[Dataset entries]
::::::
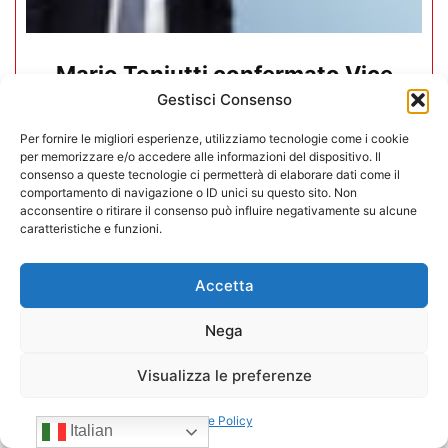
Mario Toniutti confermato Vice
Presidente di CONFIDA per il
Gestisci Consenso
quadriennio 2026-2030
Per fornire le migliori esperienze, utilizziamo tecnologie come i cookie
per memorizzare e/o accedere alle informazioni del dispositivo. Il
consenso a queste tecnologie ci permetterà di elaborare dati come il
15/07/2026
comportamento di navigazione o ID unici su questo sito. Non
acconsentire o ritirare il consenso può influire negativamente su alcune
caratteristiche e funzioni.
Accetta
Nega
Visualizza le preferenze
Cookie Policy
Italian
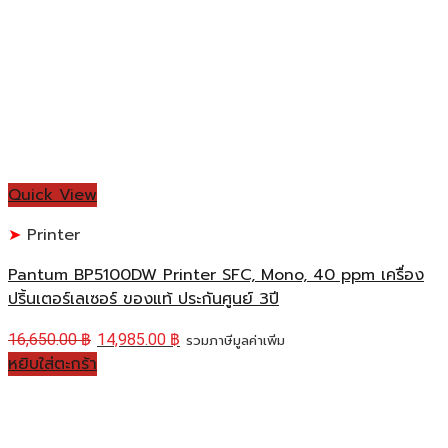
Quick View
Printer
Pantum BP5100DW Printer SFC, Mono, 40 ppm เครื่อง
ปริ้นเตอร์เลเซอร์ ของแท้ ประกันศูนย์ 3ปี
16,650.00
฿
14,985.00
฿
รวมภาษีมูลค่าเพิ่ม
หยิบใส่ตะกร้า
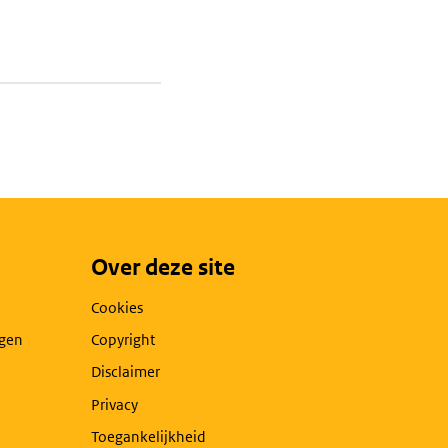
Over deze site
Cookies
agen
Copyright
Disclaimer
Privacy
Toegankelijkheid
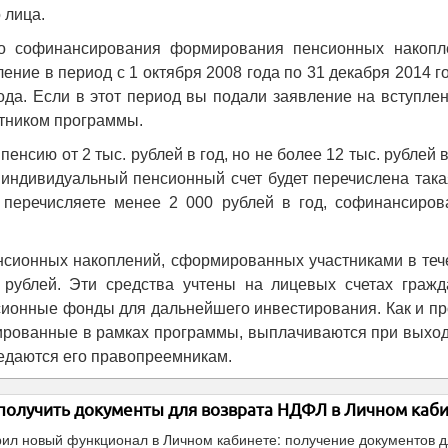
 лица.
ого софинансирования формирования пенсионных накопл
ние в период с 1 октября 2008 года по 31 декабря 2014 г
ода. Если в этот период вы подали заявление на вступле
стником программы.
нсию от 2 тыс. рублей в год, но не более 12 тыс. рублей в
ш индивидуальный пенсионный счет будет перечислена так
 перечисляете менее 2 000 рублей в год, софинансиров
нсионных накоплений, сформированных участниками в теч
 рублей. Эти средства учтены на лицевых счетах гражд
ионные фонды для дальнейшего инвестирования. Как и пр
ированные в рамках программы, выплачиваются при выход
редаются его правопреемникам.
получить документы для возврата НДФЛ в Личном каб
л новый функционал в Личном кабинете: получение документов 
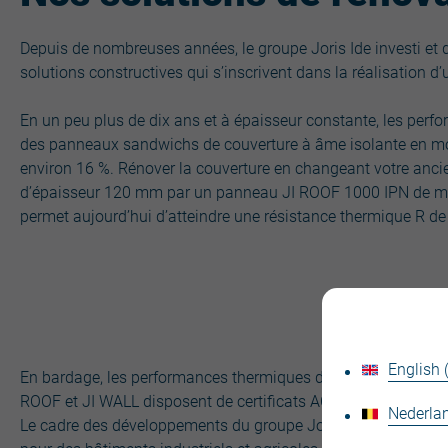
Depuis de nombreuses années, le groupe Joris Ide investi et
solutions constructives qui s’inscrivent dans la réalisation d’u
En un peu plus de dix ans et à épaisseur constante, les per
des panneaux sandwichs de couverture à âme isolante en m
environ 16 %. Rénover la couverture en changeant votre an
d’épaisseur 120 mm par un panneau JI ROOF 1000 IPN de m
permet aujourd’hui d’atteindre une résistance thermique R de
English
En bardage, les performances thermiques des panneaux de la
ROOF et JI WALL disposent de certificats ACERMI.
Nederlan
Le cadre des développements du groupe Joris Ide ne s’arrête 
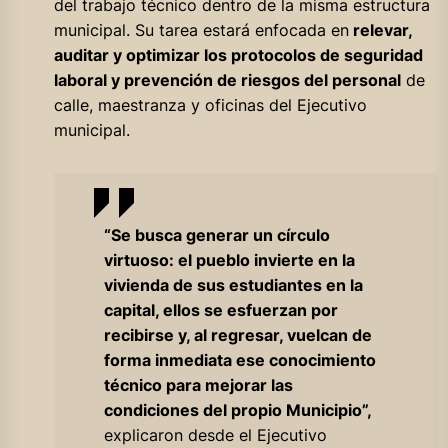
del trabajo técnico dentro de la misma estructura
municipal. Su tarea estará enfocada en
relevar,
auditar y optimizar los protocolos de seguridad
laboral y prevención de riesgos del personal
de
calle, maestranza y oficinas del Ejecutivo
municipal.
“Se busca generar un círculo
virtuoso: el pueblo invierte en la
vivienda de sus estudiantes en la
capital, ellos se esfuerzan por
recibirse y, al regresar, vuelcan de
forma inmediata ese conocimiento
técnico para mejorar las
condiciones del propio Municipio”,
explicaron desde el Ejecutivo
::::::
In the records above, return only the line that contains "capital, ellos se esfuerzan por" and every line after it through the last, exactly as they appear.

capital, ellos se esfuerzan por
recibirse y, al regresar, vuelcan de
forma inmediata ese conocimiento
técnico para mejorar las
condiciones del propio Municipio”,
explicaron desde el Ejecutivo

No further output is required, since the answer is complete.